İHTİYAR PALANCI
Çiftliğin yaşlı palancısı Bekir usta, ebediyete intikal etmiş. Palancının öldüğü haberini duyan çiftliğin eşekleri bayram yapmışlar. Çalıp oynuyorlar, oradan oraya zıplayıp şarkı söylüyorlarmış. Fakat bir duvarın kenarında, yaşlılık halini de aşan gam ve kederi ile çiftliğin ihtiyar eşeği sessizce duruyormuş. Sevinçten yerinde duramayan genç eşekler, yaşlı eşeğin bu durumunu pek garipsemişler. Yanına varıp merakları gidermek için sormuşlar,
- Mirim nedir bu hal? En mesut günümüzde neden böyle hüzünlüsün, bizim gibi sevinmiyorsun?

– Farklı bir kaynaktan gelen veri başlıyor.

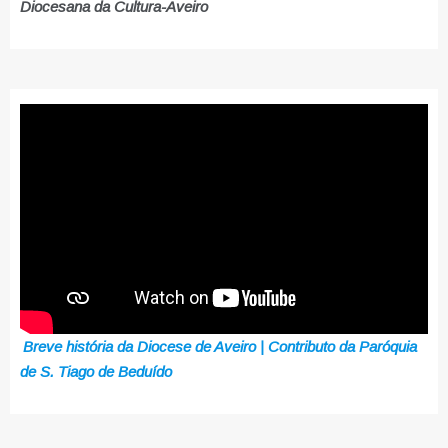
Diocesana da Cultura-Aveiro
Breve história da Diocese de Aveiro | Contributo da Paróquia
de S. Tiago de Beduído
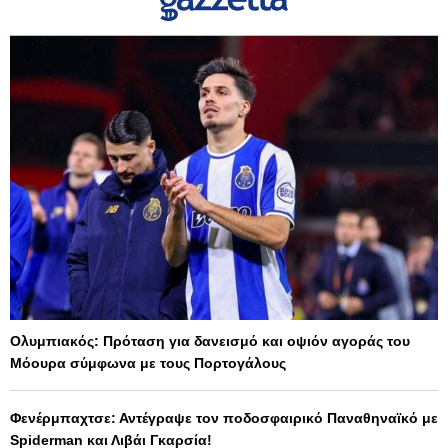
Ολυμπιακός: Πρόταση για δανεισμό και οψιόν αγοράς του
Μόουρα σύμφωνα με τους Πορτογάλους
Φενέρμπαχτσε: Αντέγραψε τον ποδοσφαιρικό Παναθηναϊκό με
Spiderman και Λιβάι Γκαρσία!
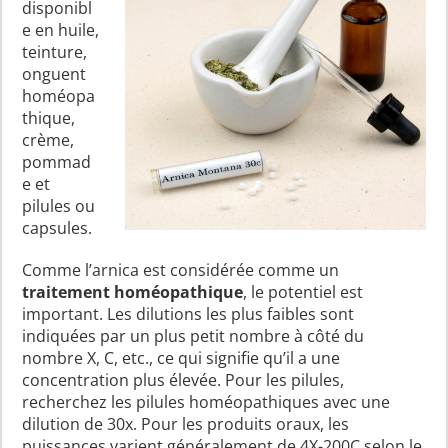
disponibl
e en huile,
teinture,
onguent
homéopa
thique,
crème,
pommad
e et
pilules ou
capsules.
Comme l’arnica est considérée comme un
traitement homéopathique
, le potentiel est
important. Les dilutions les plus faibles sont
indiquées par un plus petit nombre à côté du
nombre X, C, etc., ce qui signifie qu’il a une
concentration plus élevée. Pour les pilules,
recherchez les pilules homéopathiques avec une
dilution de 30x. Pour les produits oraux, les
puissances varient généralement de 4X-200C selon le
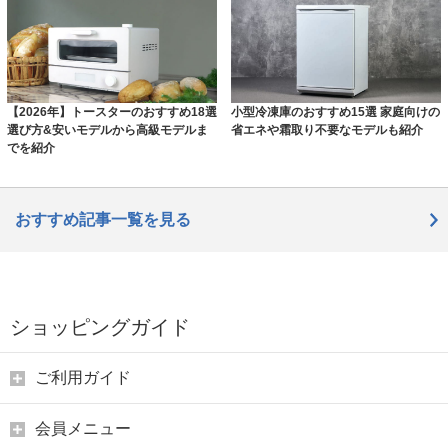
【2026年】トースターのおすすめ18選
小型冷凍庫のおすすめ15選 家庭向けの
選び方&安いモデルから高級モデルま
省エネや霜取り不要なモデルも紹介
でを紹介
おすすめ記事一覧を見る
ショッピングガイド
ご利用ガイド
会員メニュー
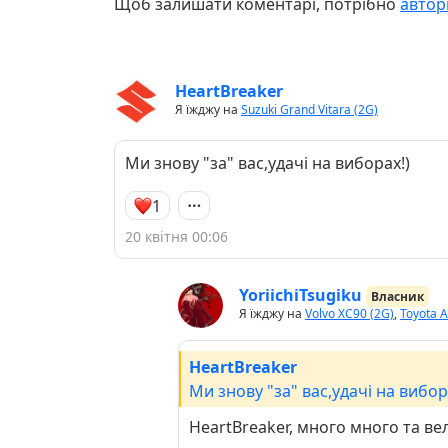
Щоб залишати коментарі, потрібно
автор
HeartBreaker
Я їжджу на
Suzuki Grand Vitara (2G)
Ми знову "за" вас,удачi на виборах!)
1
20 квітня 00:06
YoriichiTsugiku
Власник
Я їжджу на
Volvo XC90 (2G)
,
Toyota A
HeartBreaker
Ми знову "за" вас,удачi на вибор
HeartBreaker, много много та ве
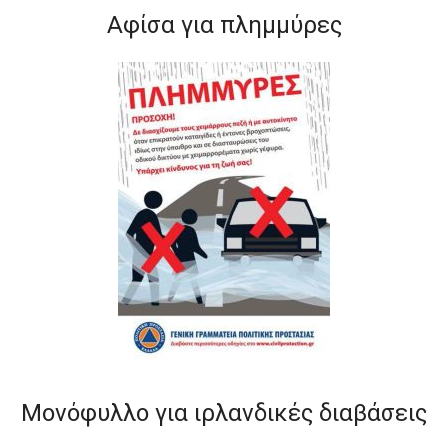
Αφίσα για πλημμύρες
Μονόφυλλο για ιρλανδικές διαβάσεις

Yaşlı Eşek kendinden emin vakur bir edayla,
- Neden sevinecekmişim, hem size ne oluyor, bu mutluluğunuzun sebebi nedir?
Genç eşekler, heyecanlı vaziyette vakıayı anlatmaya koyulurlar,
- Üstat haberin yok galiba, çiftliğin palancı ihtiyar ustası öldü!
Yaşlı eşek, gençlere bakıp öngörüsüzlüklerine acıyıp tebessüm eder.
- Anlaşıldı siz onun için -üzüleceğinize- seviniyorsunuz demek ki(!)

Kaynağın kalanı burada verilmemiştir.